*** DATA EXTRACTS Section Begins ***
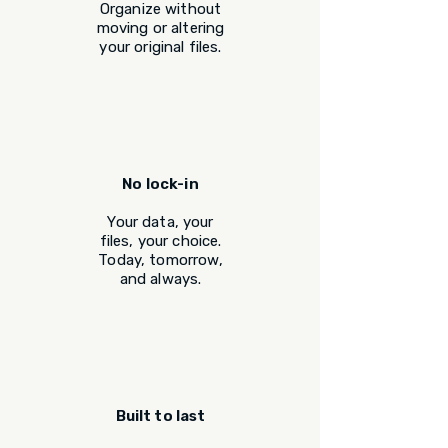
Organize without
moving or altering
your original files.
No lock-in
Your data, your
files, your choice.
Today, tomorrow,
and always.
Built to last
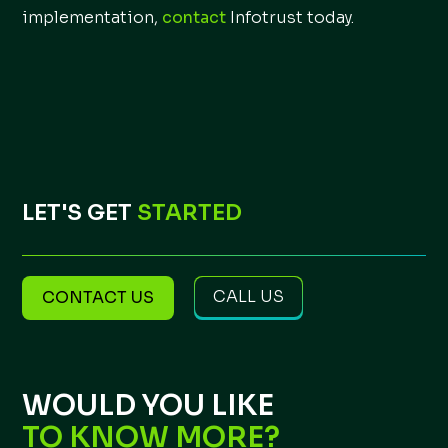
implementation,
contact
Infotrust today.
LET'S GET
STARTED
CALL US
CONTACT US
WOULD YOU LIKE
TO KNOW MORE?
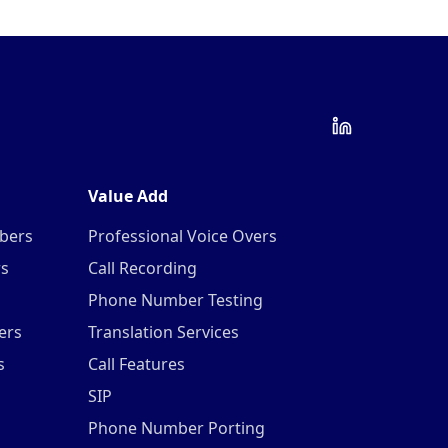
Value Add
mbers
Professional Voice Overs
rs
Call Recording
Phone Number Testing
ers
Translation Services
s
Call Features
SIP
Phone Number Porting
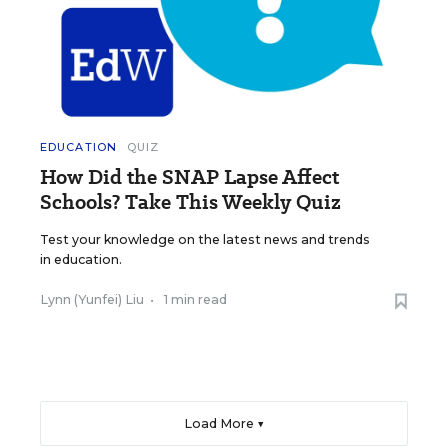
EDUCATION
QUIZ
How Did the SNAP Lapse Affect
Schools? Take This Weekly Quiz
Test your knowledge on the latest news and trends
in education.
Lynn (Yunfei) Liu
•
1 min read
Load More ▼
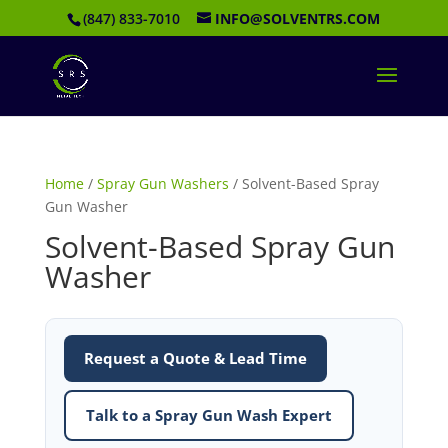
(847) 833-7010
INFO@SOLVENTRS.COM
Home
/
Spray Gun Washers
/ Solvent-Based Spray
Gun Washer
Solvent-Based Spray Gun
Washer
Request a Quote & Lead Time
Talk to a Spray Gun Wash Expert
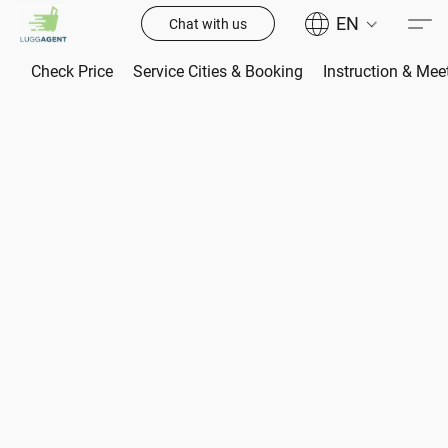
EN
Chat with us
Check Price
Service Cities & Booking
Instruction & Mee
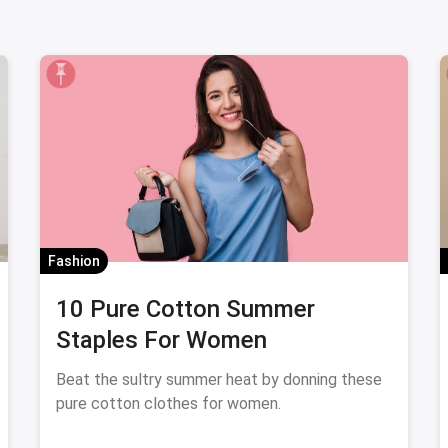
Fashion
10 Pure Cotton Summer
Staples For Women
Beat the sultry summer heat by donning these
pure cotton clothes for women.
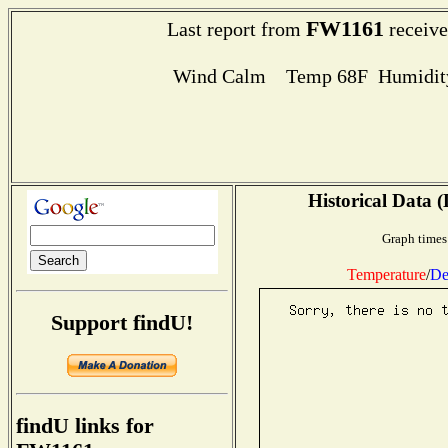
FW1161
Last report from
receive
Wind Calm Temp 68F Humidity
Historical Data (
Graph times
Temperature
/
De
Support findU!
findU links for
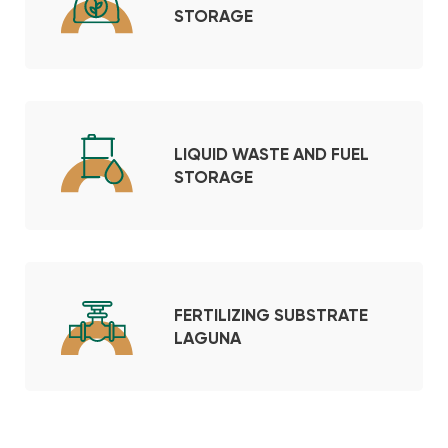
STORAGE
LIQUID WASTE AND FUEL
STORAGE
FERTILIZING SUBSTRATE
LAGUNA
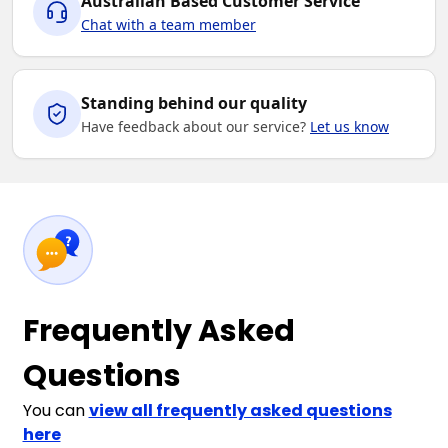
Australian Based Customer Service
Chat with a team member
Standing behind our quality
Have feedback about our service?
Let us know
Frequently Asked
Questions
You can
view all frequently asked questions
here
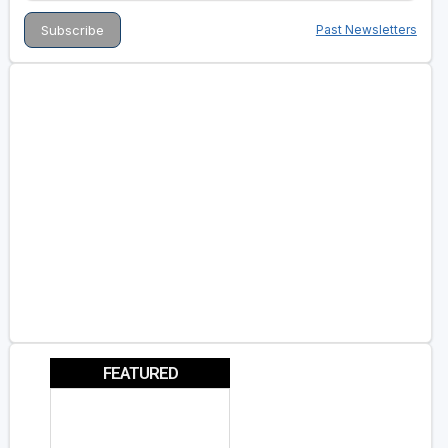
Past Newsletters
FEATURED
*** DATA EXTRACTS Section Ends ***
ABOUT THIS EXERCISE: Output the entries verbatim but drop the images.

OUTPUT FOR THIS EXERCISE:
Organize without
moving or altering
your original files.
No lock-in
Your data, your
files, your choice.
Today, tomorrow,
and always.
Built to last
implementation,
contact
Infotrust today.
LET'S GET
STARTED
CALL US
CONTACT US
WOULD YOU LIKE
TO KNOW MORE?
Value Add
mbers
Professional Voice Overs
rs
Call Recording
Phone Number Testing
ers
Translation Services
s
Call Features
SIP
Phone Number Porting
EDUCATION
QUIZ
How Did the SNAP Lapse Affect
Schools? Take This Weekly Quiz
Test your knowledge on the latest news and trends
in education.
Lynn (Yunfei) Liu
•
1 min read
Load More ▼
(847) 833-7010
INFO@SOLVENTRS.COM
Home
/
Spray Gun Washers
/ Solvent-Based Spray
Gun Washer
Solvent-Based Spray Gun
Washer
Request a Quote & Lead Time
Talk to a Spray Gun Wash Expert
EN
Chat with us
Check Price
Service Cities & Booking
Instruction & Mee
Fashion
10 Pure Cotton Summer
Staples For Women
Beat the sultry summer heat by donning these
pure cotton clothes for women.
FW1161
Last report from
receive
Wind Calm Temp 68F Humidity
Historical Data (
Graph times
Temperature
/
De
Support findU!
findU links for
STORAGE
LIQUID WASTE AND FUEL
STORAGE
FERTILIZING SUBSTRATE
LAGUNA
Australian Based Customer Service
Chat with a team member
Standing behind our quality
Have feedback about our service?
Let us know
Frequently Asked
Questions
You can
view all frequently asked questions
here
Past Newsletters
FEATURED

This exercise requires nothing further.